The Laurier Institute for the Study of Public Opinion and Policy (LISPOP), is a research initiative about the demonstration of public opinion in Canadian legislative policy process.

LISPOP is a research centre at the Wilfrid Laurier University Waterloo campus which focuses on issues pertaining to the use and demonstration of public opinion in Canada’s legislative policy process.

The organization is comprised of professors and doctorates from Laurier and a variety of other Canadian universities and institutions.

LISPOP has recently published seat projections for the upcoming provincial election. Barry Kay, associate professor of political science at Laurier and veteran in this field of study, has conducted four public opinion polls between March 11 and 14, 2018. The outcome from these polls placed the Progressive Conservative Party in the lead with 82 out of 124 seats, a majority government win.

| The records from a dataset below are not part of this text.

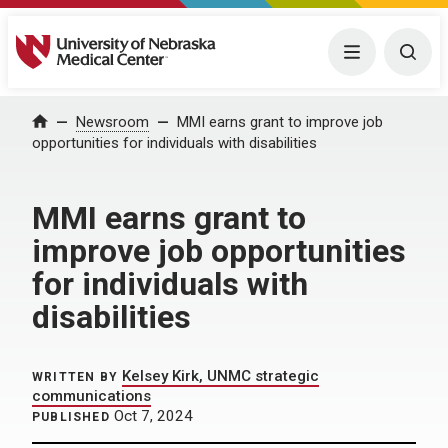
University of Nebraska Medical Center
Menu
Togg
Home
Newsroom
MMI earns grant to improve job
opportunities for individuals with disabilities
MMI earns grant to
improve job opportunities
for individuals with
disabilities
Kelsey Kirk, UNMC strategic
WRITTEN BY
communications
Oct 7, 2024
PUBLISHED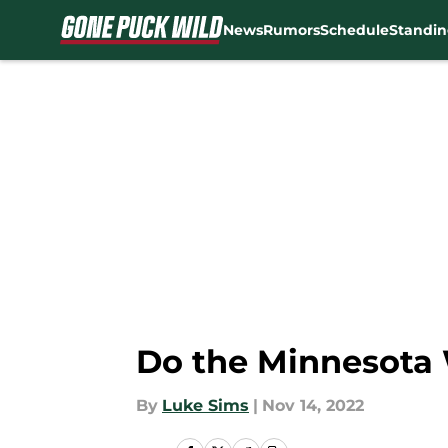
News
Rumors
Schedule
Standin
Skip to main content
Do the Minnesota W
By
Luke Sims
|
Nov 14, 2022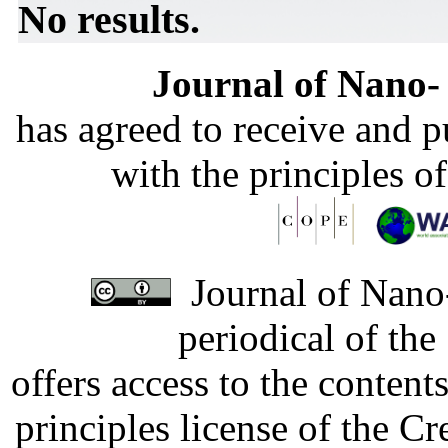
No results.
Journal of Nano- 
has agreed to receive and 
with the principles o
Journal of Nano-
periodical of th
offers access to the content
principles license of the 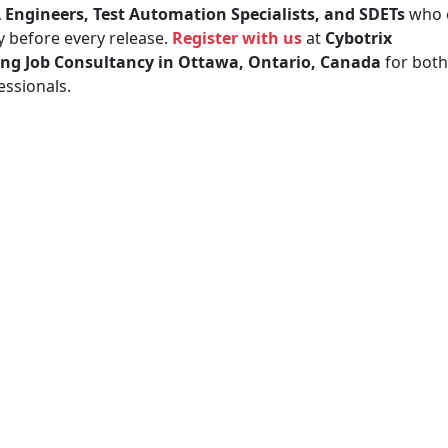
 Engineers, Test Automation Specialists, and SDETs
who 
y before every release.
Register with us
at
Cybotrix
ing Job Consultancy in Ottawa, Ontario, Canada
for both
ssionals.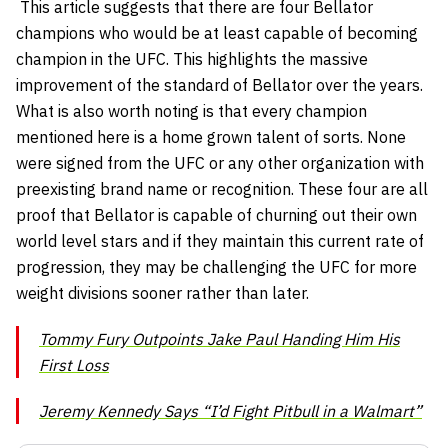
This article suggests that there are four Bellator
champions who would be at least capable of becoming
champion in the UFC. This highlights the massive
improvement of the standard of Bellator over the years.
What is also worth noting is that every champion
mentioned here is a home grown talent of sorts. None
were signed from the UFC or any other organization with
preexisting brand name or recognition. These four are all
proof that Bellator is capable of churning out their own
world level stars and if they maintain this current rate of
progression, they may be challenging the UFC for more
weight divisions sooner rather than later.
Tommy Fury Outpoints Jake Paul Handing Him His
First Loss
Jeremy Kennedy Says “I’d Fight Pitbull in a Walmart”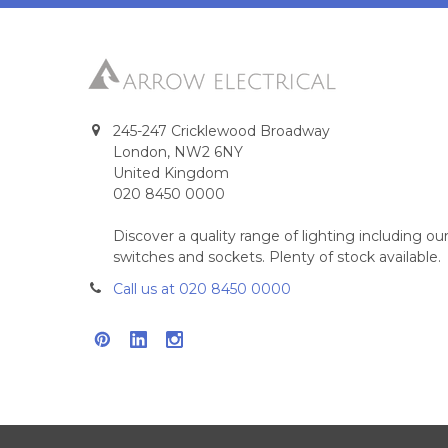
245-247 Cricklewood Broadway
London, NW2 6NY
United Kingdom
020 8450 0000
Discover a quality range of lighting including 
switches and sockets. Plenty of stock available.
Call us at 020 8450 0000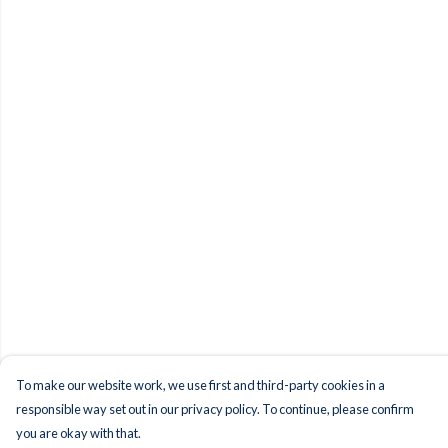
To make our website work, we use first and third-party cookies in a
responsible way set out in our privacy policy. To continue, please confirm
you are okay with that.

“Prior to the last federal election, it’s been accurate over the 15 previous elections within four seats per party, per election, on average,” Kay said.

The provincial projection, made by Kay, is based on data collected from four different forms of public polls; Campaign Research, Ipsos, Leger and The Forum Poll, which collectively gathered opinion about favourable provincial party from 4,300 provincial voters.

Kay’s “regional swing model” is explained more in-depth in his paper “A Regional Swing Model for Converting Canadian Popular Vote into Parliamentary Seats 1963-2008,” which is made available through LISPOP’s website.

“It’s accuracy is less meaningfully tested by public opinion polls because we don’t know, and we will never know, what public opinion really is,” Kay said.

“The only time we really know what public opinion is, is election day itself.”

Kay has been making projections since his time as an undergraduate student in the 1960’s, when he developed his formula to begin making projections for federal elections.

He furthered his study in the 1980’s when he began forming projections for Ontario elections.

His projections are “based on the notion of swing from the previous election to an estimate of the current election,” Kay added.

Kay’s “regional swing model” is explained more in-depth in his paper “A Regional Swing Model for Converting Canadian Popular Vote into Parliamentary Seats 1963-2008,” which is made available through LISPOP’s website.

“I’m reasonably comfortable that [the polls] were accurate,”  Kay said.

“What could probably change [the projection] are mistakes by Ford – the current leader of the Progressive Conservative Party of Ontario.”

“Ford, I believe, is accident prone”.

Kay stresses that these are projections, not predictions. His method of inferencing the fluctuation of public opinion through polls does not intend to predict the future of government, but rather study the immediate representation of public opinion through polls as it concerns elections, both federally and provincially.

“Things could change between today and tomorrow, and they could certainly change over the next two-and-a-half months,” Kay said.